ABI5 Is a Regulator of Seed Maturation and Longevity in Legumes

• Published in: The Plant cell Vol. 28; no. 11; pp. 2735 - 2754
• Main Authors: Zinsmeister, Julia, Lalanne, David, Terrasson, Emmanuel, Chatelain, Emilie, Vandecasteele, Céline, Vu, Benoit Ly, Dubois-Laurent, Cécile, Geoffriau, Emmanuel, Le Signor, Christine, Dalmais, Marion, Gutbrod, Katharina, Dörmann, Peter, Gallardo, Karine, Bendahmane, Abdelhafid, Buitink, Julia, Leprince, Olivier
• Format: Journal Article
• Language: English
• Published: England American Society of Plant Biologists 01.11.2016; American Society of Plant Biologists (ASPB)

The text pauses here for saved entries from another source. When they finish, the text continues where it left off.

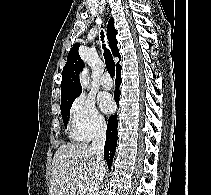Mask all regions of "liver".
<instances>
[{"mask_svg": "<svg viewBox=\"0 0 211 195\" xmlns=\"http://www.w3.org/2000/svg\"><path fill=\"white\" fill-rule=\"evenodd\" d=\"M96 160V153L88 144H62L52 160L49 194L76 195L82 184L89 195L97 173ZM103 167L105 170V161Z\"/></svg>", "mask_w": 211, "mask_h": 195, "instance_id": "1", "label": "liver"}]
</instances>
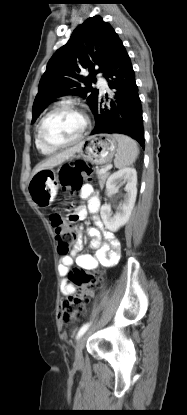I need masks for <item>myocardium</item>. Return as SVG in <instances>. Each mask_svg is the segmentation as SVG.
Returning a JSON list of instances; mask_svg holds the SVG:
<instances>
[{
    "label": "myocardium",
    "mask_w": 187,
    "mask_h": 415,
    "mask_svg": "<svg viewBox=\"0 0 187 415\" xmlns=\"http://www.w3.org/2000/svg\"><path fill=\"white\" fill-rule=\"evenodd\" d=\"M61 108H70V109H74L77 112H79L82 115L83 119H84V125H83V128H82L81 132L79 133V135L76 138H74L71 141L65 142V143L57 144V143H52V142L48 141L44 137L43 128H44V124H45V121L47 120V118L51 114H53L55 111H57ZM89 128H90V119H89V116L87 115V113L81 107H79L77 104H75L71 101H63V102H59V103L55 104L53 107H51V109L49 111H47L46 114L41 118V120L39 122V125H38L37 135H38V138H39V140L41 141V143L43 145H45L48 148L58 150V149H63V148L72 146V145L77 144L78 142H80L84 138L86 133L88 132Z\"/></svg>",
    "instance_id": "1"
}]
</instances>
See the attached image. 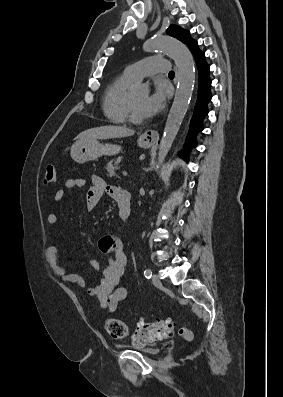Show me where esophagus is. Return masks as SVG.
Listing matches in <instances>:
<instances>
[{
	"label": "esophagus",
	"instance_id": "obj_1",
	"mask_svg": "<svg viewBox=\"0 0 283 397\" xmlns=\"http://www.w3.org/2000/svg\"><path fill=\"white\" fill-rule=\"evenodd\" d=\"M159 138V134L155 130H147L141 135V139L145 142H156Z\"/></svg>",
	"mask_w": 283,
	"mask_h": 397
}]
</instances>
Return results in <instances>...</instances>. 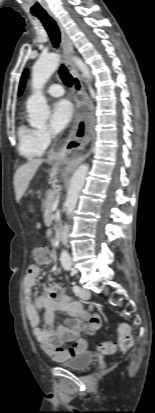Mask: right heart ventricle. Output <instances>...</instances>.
<instances>
[{"mask_svg": "<svg viewBox=\"0 0 155 413\" xmlns=\"http://www.w3.org/2000/svg\"><path fill=\"white\" fill-rule=\"evenodd\" d=\"M37 132L38 130L24 122L19 125L18 150L22 157L32 160L43 155L45 149L39 143Z\"/></svg>", "mask_w": 155, "mask_h": 413, "instance_id": "right-heart-ventricle-1", "label": "right heart ventricle"}]
</instances>
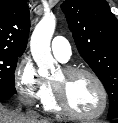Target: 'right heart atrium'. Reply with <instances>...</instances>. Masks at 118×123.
Here are the masks:
<instances>
[{
    "label": "right heart atrium",
    "instance_id": "right-heart-atrium-1",
    "mask_svg": "<svg viewBox=\"0 0 118 123\" xmlns=\"http://www.w3.org/2000/svg\"><path fill=\"white\" fill-rule=\"evenodd\" d=\"M14 81L21 100L26 104L42 101L48 90V83L37 72L28 57L23 58L14 72Z\"/></svg>",
    "mask_w": 118,
    "mask_h": 123
}]
</instances>
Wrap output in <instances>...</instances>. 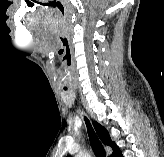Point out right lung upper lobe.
Returning <instances> with one entry per match:
<instances>
[{
  "label": "right lung upper lobe",
  "mask_w": 164,
  "mask_h": 157,
  "mask_svg": "<svg viewBox=\"0 0 164 157\" xmlns=\"http://www.w3.org/2000/svg\"><path fill=\"white\" fill-rule=\"evenodd\" d=\"M93 125L97 131L98 136L100 137L101 141L105 144L110 146L113 150L117 147L116 143L113 142L109 136L108 131L101 126L99 123L97 122H93ZM67 157H71V156H67Z\"/></svg>",
  "instance_id": "1"
}]
</instances>
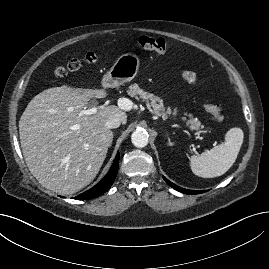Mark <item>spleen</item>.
Listing matches in <instances>:
<instances>
[{
	"instance_id": "obj_1",
	"label": "spleen",
	"mask_w": 269,
	"mask_h": 269,
	"mask_svg": "<svg viewBox=\"0 0 269 269\" xmlns=\"http://www.w3.org/2000/svg\"><path fill=\"white\" fill-rule=\"evenodd\" d=\"M244 133L240 127L231 128L224 142L190 157V166L194 174L203 178H214L225 174L236 161L243 143Z\"/></svg>"
}]
</instances>
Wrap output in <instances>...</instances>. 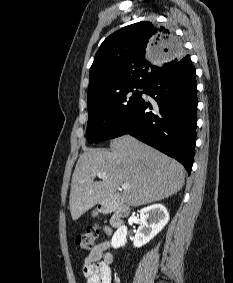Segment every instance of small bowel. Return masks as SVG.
<instances>
[{
  "instance_id": "c3829d8e",
  "label": "small bowel",
  "mask_w": 233,
  "mask_h": 283,
  "mask_svg": "<svg viewBox=\"0 0 233 283\" xmlns=\"http://www.w3.org/2000/svg\"><path fill=\"white\" fill-rule=\"evenodd\" d=\"M106 232L109 233V229ZM110 246L109 241H103L95 245L84 258L82 272L86 283H111L114 257L108 252Z\"/></svg>"
}]
</instances>
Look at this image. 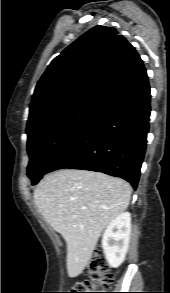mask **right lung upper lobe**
Masks as SVG:
<instances>
[{"label": "right lung upper lobe", "instance_id": "cb5924a9", "mask_svg": "<svg viewBox=\"0 0 170 293\" xmlns=\"http://www.w3.org/2000/svg\"><path fill=\"white\" fill-rule=\"evenodd\" d=\"M146 77L135 48L116 29L95 26L57 56L38 81L27 129L75 105H102Z\"/></svg>", "mask_w": 170, "mask_h": 293}]
</instances>
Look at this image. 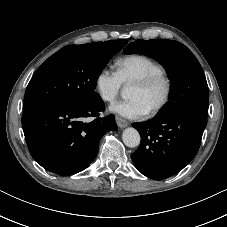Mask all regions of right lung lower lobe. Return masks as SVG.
Here are the masks:
<instances>
[{
	"mask_svg": "<svg viewBox=\"0 0 227 227\" xmlns=\"http://www.w3.org/2000/svg\"><path fill=\"white\" fill-rule=\"evenodd\" d=\"M101 98L90 102H51L24 110L22 126L32 157L46 170L69 176L96 157L101 137L116 129L114 115L99 117ZM87 117H96L85 122Z\"/></svg>",
	"mask_w": 227,
	"mask_h": 227,
	"instance_id": "obj_1",
	"label": "right lung lower lobe"
}]
</instances>
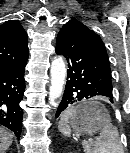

• Subjects: Carotenoids - metabolism; Chlorophyll - metabolism; Gene Expression Regulation, Plant - genetics; Gene Expression Regulation, Plant - physiology; Life Sciences; Medicago truncatula; Medicago truncatula - genetics; Medicago truncatula - metabolism; Medicago truncatula - physiology; Pisum sativum; Pisum sativum - genetics; Pisum sativum - metabolism; Pisum sativum - physiology; Plant Proteins - genetics; Plant Proteins - metabolism; Seeds - genetics; Seeds - metabolism; Seeds - physiology; Transcription Factors - genetics; Transcription Factors - metabolism; medicago-truncatula seed; transciption factor; late embryogenesis; drought stress tolerance; arabidopsis-thaliana; desiccation tolerance; heat-stable proteome; green-seed; gene expression
• ISSN: 1040-4651; 1532-298X
• DOI: 10.1105/tpc.16.00470

The preservation of our genetic resources and production of high-quality seeds depends on their ability to remain viable and vigorous during storage. In a quantitative trait locus analysis on seed longevity in Medicago truncatula, we identified the bZIP transcription factor ABSCISIC ACID INSENSITIVE5 (ABI5). Characterization of Mt-abi5 insertion mutant seeds revealed that both the acquisition of longevity and dormancy were severely impaired. Using transcriptomes of developing Mt-abi5 seeds, we created a gene coexpression network and revealed ABI5 as a regulator of gene modules with functions related to raffinose family oligosaccharide (RFO) metabolism, late embryogenesis abundant (LEA) proteins, and photosynthesis-associated nuclear genes (PhANGs). Lower RFO contents in Mt-abi5 seeds were linked to the regulation of SEED IMBIBITION PROTEIN1. Proteomic analysis confirmed that a set of LEA polypeptides was reduced in mature Mt-abi5 seeds, whereas the absence of repression of PhANG in mature Mt-abi5 seeds was accompanied by chlorophyll and carotenoid retention. This resulted in a stress response in Mt-abi5 seeds, evident from an increase in a-tocopherol and upregulation of genes related to programmed cell death and protein folding. Characterization of abi5 mutants in a second legume species, pea (Pisum sativum), confirmed a role for ABI5 in the regulation of longevity, seed degreening, and RFO accumulation, identifying ABI5 as a prominent regulator of late seed maturation in legumes.